L’été dernier, Ballack a remporté deux trophées avec le Bayern, puisqu’il a réalisé le doublé coupe/championnat, à temps pour restaurer son image de perdant. Avec son premier club de Bundesliga, Kaiserslautern, il a été sacré champion d’emblée alors que les Diables Rouges venaient de monter de deuxième Bundesliga. Il n’était toutefois qu’un joker. Hormis ce titre, jusqu’à l’été passé, on n’associait Ballack qu’à des défaites importantes. Avec son premier club, le Chemnitzer FC, n’avait-il pas été relégué de D2 quand Kaiserslautern l’avait enrôlé ? Ensuite, lors du dernier match de la saison 1999-2000, il suffisait à Leverkusen de s’imposer sur le terrain du modeste Unterhaching pour fêter son premier sacre national. Il a échoué. Ballack a marqué contre son camp. A sa grande surprise, le Bayern a profité de ce faux-pas pour rafler le titre.

Il y a deux ans, quatre trophées étaient à portée de Ballack. Il n’en a pas remporté un seul. Avec Leverkusen, en l’espace de deux semaines, il a galvaudé le titre, perdu la finale de la Coupe et celle de la Ligue des Champions. Ces coups du sort n’ont pas affecté sa forme ni son enthousiasme. Durant la Coupe du Monde, l’Allemagne a découvert une seconde figure de proue, après son gardien, Oliver Kahn.

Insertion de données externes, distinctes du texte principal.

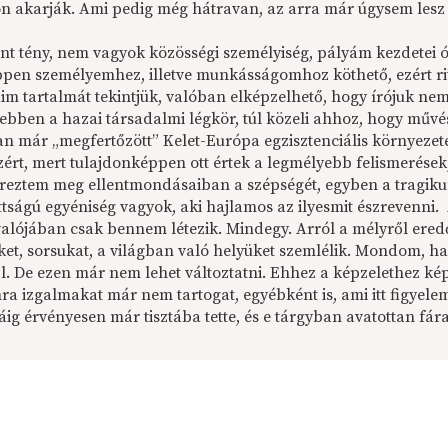
on akarják. Ami pedig még hátravan, az arra már úgysem lesz 
ont tény, nem vagyok közösségi személyiség, pályám kezdetei 
ppen személyemhez, illetve munkásságomhoz köthető, ezért ri
aim tartalmát tekintjük, valóban elképzelhető, hogy írójuk ne
ebben a hazai társadalmi légkör, túl közeli ahhoz, hogy műv
n már „megfertőzött” Kelet-Európa egzisztenciális környezete
zért, mert tulajdonképpen ott értek a legmélyebb felismerések
éreztem meg ellentmondásaiban a szépségét, egyben a tragikum
ttságú egyéniség vagyok, aki hajlamos az ilyesmit észrevenni. Az
 valójában csak bennem létezik. Mindegy. Arról a mélyről ered
üket, sorsukat, a világban való helyüket szemlélik. Mondom, 
ől. De ezen már nem lehet változtatni. Ehhez a képzelethez ké
a izgalmakat már nem tartogat, egyébként is, ami itt figyelem
máig érvényesen már tisztába tette, és e tárgyban avatottan f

Durant la demi-finale contre la Corée du Sud, Ballack a démontré qu’il était un joueur d’équipe en toutes circonstances. Il a même acquis une stature héroïque. Il a marqué un but décisif. Ensuite, sur une perte de balle d’un coéquipier, il s’est sacrifié, se jetant sur un Coréen avant qu’il ne pénètre dans le rectangle, alors qu’il savait que la carte jaune qu’il allait recevoir le priverait de la finale, une finale qu’a perdue l’Allemagne mais que nul n’eût osé espérer avant le début du Mondial.

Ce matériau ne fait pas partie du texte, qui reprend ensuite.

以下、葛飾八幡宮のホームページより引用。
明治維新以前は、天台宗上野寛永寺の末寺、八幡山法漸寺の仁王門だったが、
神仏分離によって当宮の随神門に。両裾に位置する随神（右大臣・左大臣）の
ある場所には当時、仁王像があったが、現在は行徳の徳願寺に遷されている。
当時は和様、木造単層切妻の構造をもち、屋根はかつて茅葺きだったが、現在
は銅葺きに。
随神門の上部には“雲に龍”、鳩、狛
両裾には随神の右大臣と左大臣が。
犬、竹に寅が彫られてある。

Après deux magnifiques saisons, le moteur s’est enrayé. Il n’en faut pas davantage pour qu’on pointe l’artiste du doigt. On a oublié les paroles de Franz Beckenbauer, auquel on avait demandé si l’Allemand de l’Est pouvait être considéré comme le Kaiser des temps modernes :  » Oui, car comme moi, il ne doit pas regarder le ballon. Il peut observer le jeu, jauger l’adversaire et jouer sans perdre une seconde « .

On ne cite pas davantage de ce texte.